I also loved the video of Murr. Very inspiring and oh so true! I've always felt (and learned the hard way) that once something you love becomes your work, it changes it forever.

Still I struggle to make my living as an artist, but these days it's because I've made half-hearted efforts to find work since we moved cross-country.

My hope are that things will fall into place sooner rather than much later.

I love your work and your wit!

~Lolo~

andrea said...

Lolo: Thank you for visiting, and I hope things fall into place for you sooner, too!

Hayden said...

andrea, I'm currently enamored of the 2010 book: "A Different Kind of Luxury" - shows the lives of a number of people who made the choice to have a life instead of a career. It seems so clear when I write it that way, but of course it isn't.

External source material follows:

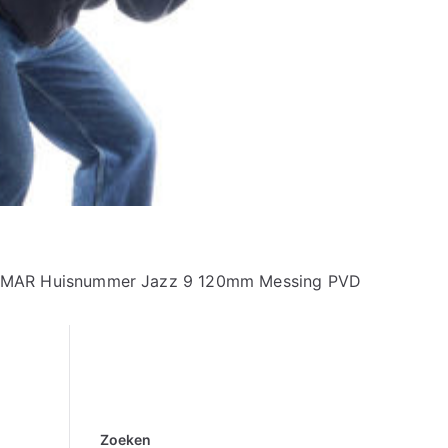
MAR Huisnummer Jazz 9 120mm Messing PVD
Zoeken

It's a lovely book, filled with inspiration. It's posed as 'Japanese Lessons in Simple Living and Inner Abundance' but I see nothing particularly 'Japanese" about it beyond the individuals chosen to develop the theme. Instead, it's universal - and helps us comprehend the freedom to dream more openly, find different answers.

while I'm not making the same choices these people did, it's encouraging me to reach further in that direction.

andrea said...

Hayden: I'm flattered that you revisited these posts. Thank you! As for having a life or a career, I know that if I weren't tied to the responsibilities of raising my kids right now I would make some drastic changes to simplify -- and drag my skeptical spouse along with me! :) I really have a strong vision of how we could live the kind of life that would suit us both. I have very little tie to material things (except my camera of course :) and it wouldn't be a huge wrench to get rid of most and focus on the work I love and the kind of maintenance and leisure activities that align with my philosophies and passions. Maybe, in about 5 years, I can actually make those changes I want so much to do right now. I will google the book now and then see if it's in the library.